● **Assigned task**
Print exactly the lines below between the line holding "PUBLIÉ DANS" and the line holding "DETAILS SUR LE PRODUIT", inclusive, and nothing more.

(Collected data)
■ ■ ■
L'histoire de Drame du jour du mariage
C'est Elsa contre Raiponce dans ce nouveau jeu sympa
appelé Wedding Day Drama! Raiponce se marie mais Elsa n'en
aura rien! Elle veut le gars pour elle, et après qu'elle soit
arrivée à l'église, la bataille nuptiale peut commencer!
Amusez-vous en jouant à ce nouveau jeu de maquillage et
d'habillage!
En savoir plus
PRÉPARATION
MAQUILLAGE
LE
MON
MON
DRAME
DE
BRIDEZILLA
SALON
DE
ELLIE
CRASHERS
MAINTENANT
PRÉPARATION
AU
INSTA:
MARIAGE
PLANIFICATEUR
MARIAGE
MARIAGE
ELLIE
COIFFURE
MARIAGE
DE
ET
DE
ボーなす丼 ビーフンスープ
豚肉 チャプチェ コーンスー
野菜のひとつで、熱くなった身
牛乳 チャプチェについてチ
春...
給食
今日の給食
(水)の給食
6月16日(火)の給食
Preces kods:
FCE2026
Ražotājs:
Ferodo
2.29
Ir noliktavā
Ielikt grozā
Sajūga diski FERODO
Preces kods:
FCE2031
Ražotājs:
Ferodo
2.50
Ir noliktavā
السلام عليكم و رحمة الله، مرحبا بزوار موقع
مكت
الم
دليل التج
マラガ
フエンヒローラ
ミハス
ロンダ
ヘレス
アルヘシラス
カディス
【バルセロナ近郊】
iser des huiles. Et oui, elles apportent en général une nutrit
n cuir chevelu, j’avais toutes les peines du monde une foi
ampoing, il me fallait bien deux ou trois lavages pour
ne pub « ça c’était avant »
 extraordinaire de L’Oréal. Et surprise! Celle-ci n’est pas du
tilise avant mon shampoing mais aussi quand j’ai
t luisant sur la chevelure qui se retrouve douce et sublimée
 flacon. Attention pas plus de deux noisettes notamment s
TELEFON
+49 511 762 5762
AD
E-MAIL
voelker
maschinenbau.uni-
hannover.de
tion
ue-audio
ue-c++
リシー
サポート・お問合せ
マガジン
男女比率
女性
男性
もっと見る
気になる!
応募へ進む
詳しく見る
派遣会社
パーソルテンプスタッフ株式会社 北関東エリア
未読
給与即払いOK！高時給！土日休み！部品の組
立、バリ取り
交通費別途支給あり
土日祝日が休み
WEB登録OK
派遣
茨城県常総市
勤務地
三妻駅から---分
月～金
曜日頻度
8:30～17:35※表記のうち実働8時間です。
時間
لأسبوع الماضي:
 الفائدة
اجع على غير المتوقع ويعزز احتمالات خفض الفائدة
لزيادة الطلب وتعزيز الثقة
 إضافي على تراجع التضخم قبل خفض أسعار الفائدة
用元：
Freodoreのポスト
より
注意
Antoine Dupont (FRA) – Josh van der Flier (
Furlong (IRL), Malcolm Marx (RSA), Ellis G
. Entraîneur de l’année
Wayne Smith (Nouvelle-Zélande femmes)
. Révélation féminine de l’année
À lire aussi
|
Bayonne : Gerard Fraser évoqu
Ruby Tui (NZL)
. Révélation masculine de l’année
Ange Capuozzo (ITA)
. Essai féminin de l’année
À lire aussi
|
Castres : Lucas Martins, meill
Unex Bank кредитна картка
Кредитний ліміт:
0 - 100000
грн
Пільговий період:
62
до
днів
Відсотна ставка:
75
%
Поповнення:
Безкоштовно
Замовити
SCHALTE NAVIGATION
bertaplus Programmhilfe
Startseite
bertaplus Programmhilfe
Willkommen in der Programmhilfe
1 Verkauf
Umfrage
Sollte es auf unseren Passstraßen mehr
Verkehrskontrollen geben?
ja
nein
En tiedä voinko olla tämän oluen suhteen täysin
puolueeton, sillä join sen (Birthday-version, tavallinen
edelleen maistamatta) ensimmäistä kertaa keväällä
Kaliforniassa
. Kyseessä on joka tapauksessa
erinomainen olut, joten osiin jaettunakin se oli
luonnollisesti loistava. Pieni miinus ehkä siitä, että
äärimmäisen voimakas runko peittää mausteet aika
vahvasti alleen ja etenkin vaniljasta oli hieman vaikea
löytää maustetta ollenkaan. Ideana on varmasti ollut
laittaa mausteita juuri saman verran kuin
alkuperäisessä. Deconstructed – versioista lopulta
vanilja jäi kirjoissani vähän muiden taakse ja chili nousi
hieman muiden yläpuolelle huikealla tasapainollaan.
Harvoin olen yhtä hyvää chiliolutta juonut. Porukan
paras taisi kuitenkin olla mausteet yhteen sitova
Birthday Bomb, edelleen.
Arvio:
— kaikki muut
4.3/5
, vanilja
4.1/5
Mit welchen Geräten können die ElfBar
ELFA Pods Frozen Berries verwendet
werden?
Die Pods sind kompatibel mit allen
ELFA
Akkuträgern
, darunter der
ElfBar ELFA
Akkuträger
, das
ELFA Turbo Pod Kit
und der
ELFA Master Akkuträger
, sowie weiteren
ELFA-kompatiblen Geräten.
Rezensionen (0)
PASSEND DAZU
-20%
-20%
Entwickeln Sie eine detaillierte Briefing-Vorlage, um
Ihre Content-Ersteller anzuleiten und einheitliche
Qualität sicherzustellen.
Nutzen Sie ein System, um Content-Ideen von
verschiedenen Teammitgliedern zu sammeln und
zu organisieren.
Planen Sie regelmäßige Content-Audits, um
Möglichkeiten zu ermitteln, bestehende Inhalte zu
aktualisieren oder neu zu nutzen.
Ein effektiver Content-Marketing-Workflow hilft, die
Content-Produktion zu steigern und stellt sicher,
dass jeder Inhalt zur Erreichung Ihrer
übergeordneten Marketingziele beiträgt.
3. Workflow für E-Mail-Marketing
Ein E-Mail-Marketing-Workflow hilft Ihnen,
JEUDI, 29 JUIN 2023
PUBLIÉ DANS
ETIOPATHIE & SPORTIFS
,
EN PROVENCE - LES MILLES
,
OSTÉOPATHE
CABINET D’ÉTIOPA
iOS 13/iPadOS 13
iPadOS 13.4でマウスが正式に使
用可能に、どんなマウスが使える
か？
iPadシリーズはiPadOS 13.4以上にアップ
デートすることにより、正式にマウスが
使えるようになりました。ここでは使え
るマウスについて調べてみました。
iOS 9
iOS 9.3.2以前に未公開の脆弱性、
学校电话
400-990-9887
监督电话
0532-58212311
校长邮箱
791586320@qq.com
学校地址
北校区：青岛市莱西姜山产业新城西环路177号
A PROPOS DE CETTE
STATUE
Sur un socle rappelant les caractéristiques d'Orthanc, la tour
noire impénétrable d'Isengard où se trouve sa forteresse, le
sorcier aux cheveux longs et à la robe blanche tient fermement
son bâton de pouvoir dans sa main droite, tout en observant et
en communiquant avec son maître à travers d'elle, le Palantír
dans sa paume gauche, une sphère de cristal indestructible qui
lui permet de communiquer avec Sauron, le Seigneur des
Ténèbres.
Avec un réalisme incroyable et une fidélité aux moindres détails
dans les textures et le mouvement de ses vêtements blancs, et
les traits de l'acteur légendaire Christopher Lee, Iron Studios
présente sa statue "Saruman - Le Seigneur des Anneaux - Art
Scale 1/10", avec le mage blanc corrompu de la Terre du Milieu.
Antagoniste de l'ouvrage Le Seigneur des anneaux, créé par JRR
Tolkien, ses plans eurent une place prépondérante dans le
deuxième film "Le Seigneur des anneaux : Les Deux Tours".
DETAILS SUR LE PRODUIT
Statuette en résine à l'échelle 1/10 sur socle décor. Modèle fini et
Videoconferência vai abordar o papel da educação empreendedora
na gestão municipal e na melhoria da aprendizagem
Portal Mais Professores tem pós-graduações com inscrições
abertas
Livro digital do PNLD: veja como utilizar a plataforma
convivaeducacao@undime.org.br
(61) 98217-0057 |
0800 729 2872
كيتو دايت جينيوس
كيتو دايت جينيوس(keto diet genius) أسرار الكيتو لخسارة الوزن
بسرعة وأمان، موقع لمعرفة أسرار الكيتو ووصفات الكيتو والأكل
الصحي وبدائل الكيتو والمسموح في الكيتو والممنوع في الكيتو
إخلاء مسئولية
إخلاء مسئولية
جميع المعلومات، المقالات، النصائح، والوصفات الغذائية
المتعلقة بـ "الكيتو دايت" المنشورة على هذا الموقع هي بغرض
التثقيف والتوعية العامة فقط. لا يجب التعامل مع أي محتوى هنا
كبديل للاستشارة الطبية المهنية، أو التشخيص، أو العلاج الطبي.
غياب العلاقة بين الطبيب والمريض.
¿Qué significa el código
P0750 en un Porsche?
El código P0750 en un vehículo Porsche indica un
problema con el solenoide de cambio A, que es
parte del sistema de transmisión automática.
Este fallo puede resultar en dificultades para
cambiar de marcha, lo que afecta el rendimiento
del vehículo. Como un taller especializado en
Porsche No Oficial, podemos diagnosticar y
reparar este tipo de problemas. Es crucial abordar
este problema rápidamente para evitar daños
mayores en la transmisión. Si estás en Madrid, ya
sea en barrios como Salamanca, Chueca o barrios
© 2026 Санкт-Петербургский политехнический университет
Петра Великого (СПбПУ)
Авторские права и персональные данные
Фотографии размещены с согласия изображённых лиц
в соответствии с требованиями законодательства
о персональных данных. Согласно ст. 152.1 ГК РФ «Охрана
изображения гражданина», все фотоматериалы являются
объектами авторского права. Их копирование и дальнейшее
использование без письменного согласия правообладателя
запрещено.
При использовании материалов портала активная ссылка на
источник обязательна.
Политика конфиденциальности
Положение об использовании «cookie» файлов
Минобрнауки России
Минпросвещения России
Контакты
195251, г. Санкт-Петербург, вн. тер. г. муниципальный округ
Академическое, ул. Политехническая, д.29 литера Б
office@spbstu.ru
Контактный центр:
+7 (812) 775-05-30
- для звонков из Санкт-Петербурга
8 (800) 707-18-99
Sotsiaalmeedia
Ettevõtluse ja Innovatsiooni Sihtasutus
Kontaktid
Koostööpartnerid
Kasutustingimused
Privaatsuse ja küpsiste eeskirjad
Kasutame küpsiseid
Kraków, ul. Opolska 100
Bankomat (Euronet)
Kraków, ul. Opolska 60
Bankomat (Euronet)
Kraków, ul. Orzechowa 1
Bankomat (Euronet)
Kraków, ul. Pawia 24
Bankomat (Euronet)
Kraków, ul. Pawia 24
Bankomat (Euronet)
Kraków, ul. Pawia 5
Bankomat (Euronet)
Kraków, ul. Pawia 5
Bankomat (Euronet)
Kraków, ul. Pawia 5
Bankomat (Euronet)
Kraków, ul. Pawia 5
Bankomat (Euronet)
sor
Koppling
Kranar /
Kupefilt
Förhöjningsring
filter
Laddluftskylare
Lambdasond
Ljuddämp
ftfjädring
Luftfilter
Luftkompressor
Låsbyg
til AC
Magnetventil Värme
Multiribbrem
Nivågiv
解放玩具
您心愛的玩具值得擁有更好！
■ ■ ■
● **Solution**
PUBLIÉ DANS
ETIOPATHIE & SPORTIFS
,
EN PROVENCE - LES MILLES
,
OSTÉOPATHE
CABINET D’ÉTIOPA
iOS 13/iPadOS 13
iPadOS 13.4でマウスが正式に使
用可能に、どんなマウスが使える
か？
iPadシリーズはiPadOS 13.4以上にアップ
デートすることにより、正式にマウスが
使えるようになりました。ここでは使え
るマウスについて調べてみました。
iOS 9
iOS 9.3.2以前に未公開の脆弱性、
学校电话
400-990-9887
监督电话
0532-58212311
校长邮箱
791586320@qq.com
学校地址
北校区：青岛市莱西姜山产业新城西环路177号
A PROPOS DE CETTE
STATUE
Sur un socle rappelant les caractéristiques d'Orthanc, la tour
noire impénétrable d'Isengard où se trouve sa forteresse, le
sorcier aux cheveux longs et à la robe blanche tient fermement
son bâton de pouvoir dans sa main droite, tout en observant et
en communiquant avec son maître à travers d'elle, le Palantír
dans sa paume gauche, une sphère de cristal indestructible qui
lui permet de communiquer avec Sauron, le Seigneur des
Ténèbres.
Avec un réalisme incroyable et une fidélité aux moindres détails
dans les textures et le mouvement de ses vêtements blancs, et
les traits de l'acteur légendaire Christopher Lee, Iron Studios
présente sa statue "Saruman - Le Seigneur des Anneaux - Art
Scale 1/10", avec le mage blanc corrompu de la Terre du Milieu.
Antagoniste de l'ouvrage Le Seigneur des anneaux, créé par JRR
Tolkien, ses plans eurent une place prépondérante dans le
deuxième film "Le Seigneur des anneaux : Les Deux Tours".
DETAILS SUR LE PRODUIT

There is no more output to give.